● Your task
Skip the pictures. Set down, word for word, the lines from the start of the material up to and including the line with "Maignan and the gilded bronze chandeliers by".

● Exercise data
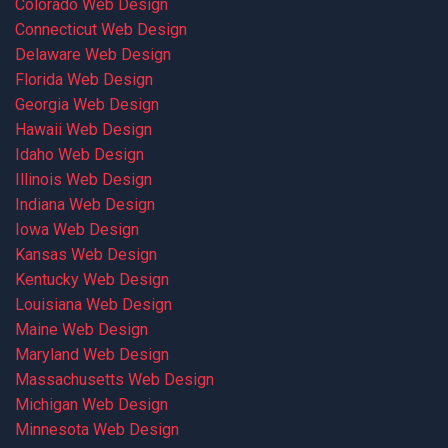
Colorado Web Design
Connecticut Web Design
Delaware Web Design
Florida Web Design
Georgia Web Design
Hawaii Web Design
Idaho Web Design
Illinois Web Design
Indiana Web Design
Iowa Web Design
Kansas Web Design
Kentucky Web Design
Louisiana Web Design
Maine Web Design
Maryland Web Design
Massachusetts Web Design
Michigan Web Design
Minnesota Web Design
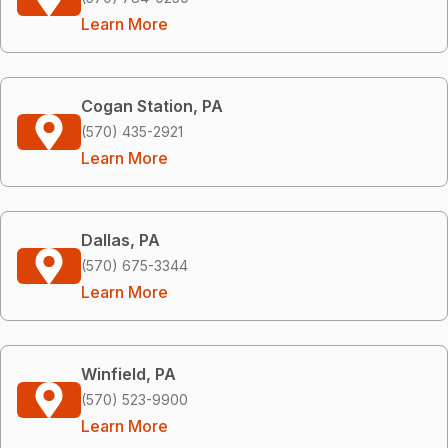
Learn More
Cogan Station, PA
(570) 435-2921
Learn More
Dallas, PA
(570) 675-3344
Learn More
Winfield, PA
(570) 523-9900
Learn More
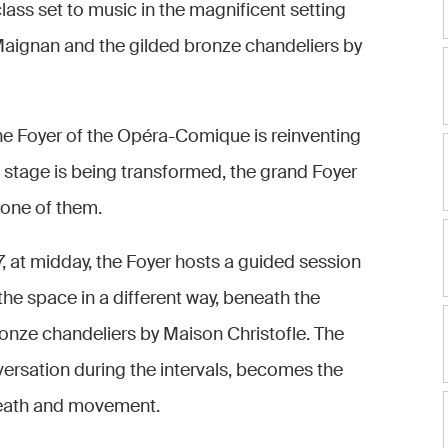
lass set to music in the magnificent setting
 Maignan and the gilded bronze chandeliers by
the Foyer of the Opéra-Comique is reinventing
e stage is being transformed, the grand Foyer
 one of them.
at midday, the Foyer hosts a guided session
he space in a different way, beneath the
ronze chandeliers by Maison Christofle. The
versation during the intervals, becomes the
breath and movement.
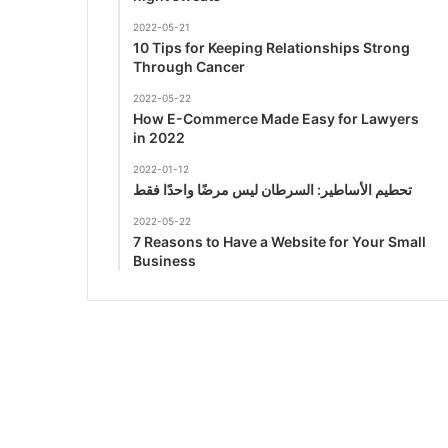
2022-05-21
10 Tips for Keeping Relationships Strong
Through Cancer
2022-05-22
How E-Commerce Made Easy for Lawyers
in 2022
2022-01-12
تحطيم الأساطير: السرطان ليس مرضًا واحدًا فقط
2022-05-22
7 Reasons to Have a Website for Your Small
Business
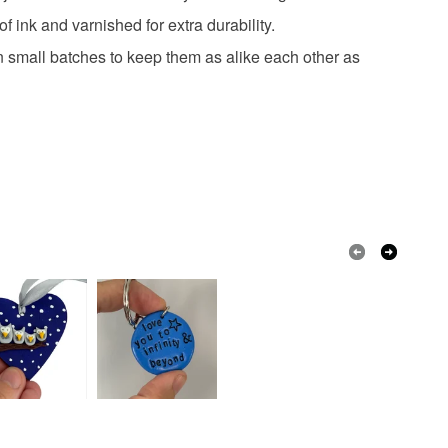
 or fees that may incur.
 ink and varnished for extra durability.
lay
 small batches to keep them as alike each other as
olksy Returns Policy.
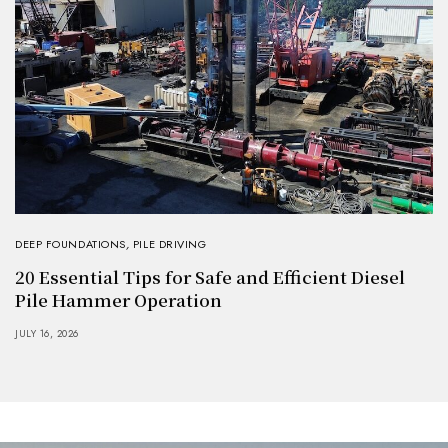
DEEP FOUNDATIONS
,
PILE DRIVING
20 Essential Tips for Safe and Efficient Diesel
Pile Hammer Operation
JULY 16, 2026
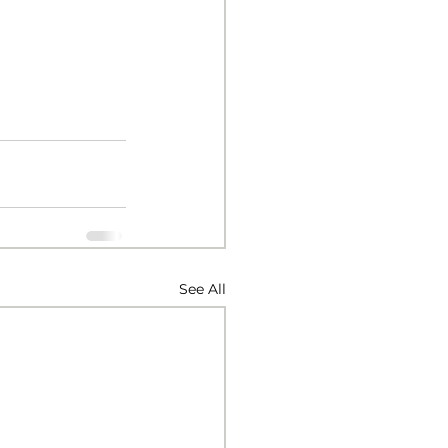
See All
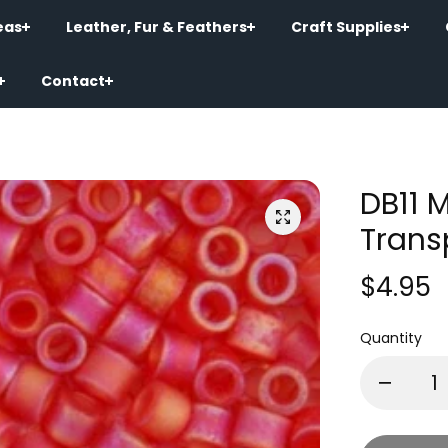
eas
Leather, Fur & Feathers
Craft Supplies
Contact
DB11 
Trans
$4.95
Quantity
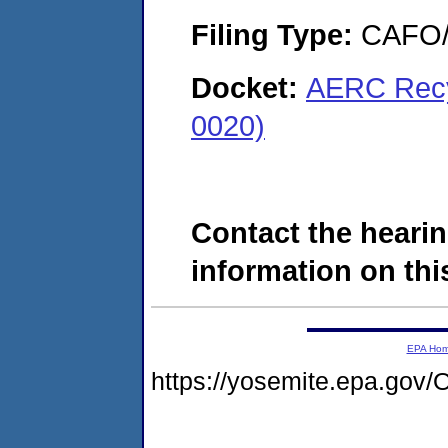
Filing Type:
CAFO/E
Docket:
AERC Recy
0020)
Contact the hearin
information on this
EPA Ho
https://yosemite.epa.g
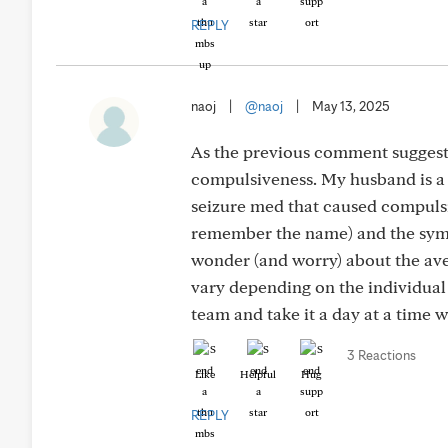
REPLY
naoj
|
@naoj
|
May 13, 2025
As the previous comment suggeste
compulsiveness. My husband is a l
seizure med that caused compulsiv
remember the name) and the sympt
wonder (and worry) about the aver
vary depending on the individua
team and take it a day at a time 
3 Reactions
Like
Helpful
Hug
REPLY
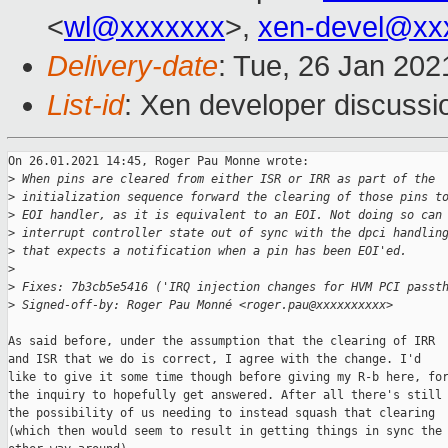
<
wl@xxxxxxx
>,
xen-devel@xx
Delivery-date
: Tue, 26 Jan 20
List-id
: Xen developer discussio
On 26.01.2021 14:45, Roger Pau Monne wrote:

>
 When pins are cleared from either ISR or IRR as part of the
>
 initialization sequence forward the clearing of those pins t
>
 EOI handler, as it is equivalent to an EOI. Not doing so can
>
 interrupt controller state out of sync with the dpci handlin
>
 that expects a notification when a pin has been EOI'ed.
>
>
 Fixes: 7b3cb5e5416 ('IRQ injection changes for HVM PCI passt
>
 Signed-off-by: Roger Pau Monné <roger.pau@xxxxxxxxxx>
As said before, under the assumption that the clearing of IRR

and ISR that we do is correct, I agree with the change. I'd

like to give it some time though before giving my R-b here, for
the inquiry to hopefully get answered. After all there's still

the possibility of us needing to instead squash that clearing

(which then would seem to result in getting things in sync the
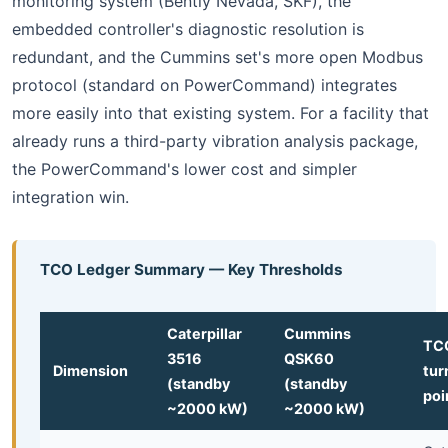
monitoring system (Bently Nevada, SKF), the
embedded controller's diagnostic resolution is
redundant, and the Cummins set's more open Modbus
protocol (standard on PowerCommand) integrates
more easily into that existing system. For a facility that
already runs a third-party vibration analysis package,
the PowerCommand's lower cost and simpler
integration win.
TCO Ledger Summary — Key Thresholds
Caterpillar
Cummins
TC
3516
QSK60
Dimension
tur
(standby
(standby
poi
~2000 kW)
~2000 kW)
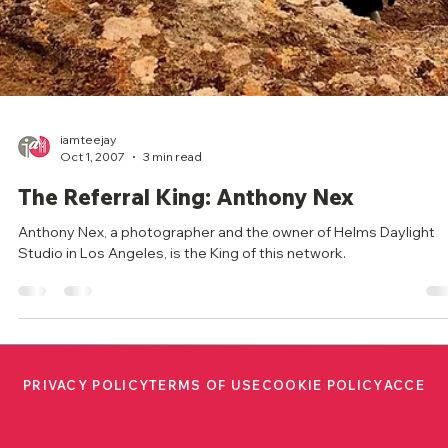
iamteejay
Oct 1, 2007
3 min read
The Referral King: Anthony Nex
Anthony Nex, a photographer and the owner of Helms Daylight
Studio in Los Angeles, is the King of this network.
PRIVACY POLICY
TERMS OF USE
COOKIE POLICY
ACCESS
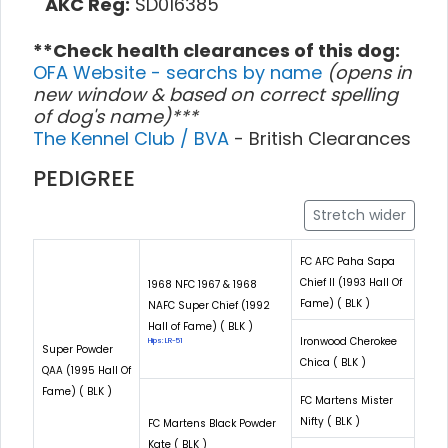
AKC Reg:
SD016385
**Check health clearances of this dog:
OFA Website - searchs by name
(opens in
new window & based on correct spelling
of dog's name)***
The Kennel Club / BVA
- British Clearances
PEDIGREE
Stretch wider
FC AFC Paha Sapa
Chief II (1993 Hall Of
1968 NFC 1967 & 1968
Fame) ( BLK )
NAFC Super Chief (1992
Hall of Fame) ( BLK )
Ironwood Cherokee
Hips: LR-51
Super Powder
Chica ( BLK )
QAA (1995 Hall Of
Fame) ( BLK )
FC Martens Mister
Nifty ( BLK )
FC Martens Black Powder
Kate ( BLK )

● Task result
Colorado Web Design
Connecticut Web Design
Delaware Web Design
Florida Web Design
Georgia Web Design
Hawaii Web Design
Idaho Web Design
Illinois Web Design
Indiana Web Design
Iowa Web Design
Kansas Web Design
Kentucky Web Design
Louisiana Web Design
Maine Web Design
Maryland Web Design
Massachusetts Web Design
Michigan Web Design
Minnesota Web Design
Learn More
Cogan Station, PA
(570) 435-2921
Learn More
Dallas, PA
(570) 675-3344
Learn More
Winfield, PA
(570) 523-9900
Learn More
lass set to music in the magnificent setting
 Maignan and the gilded bronze chandeliers by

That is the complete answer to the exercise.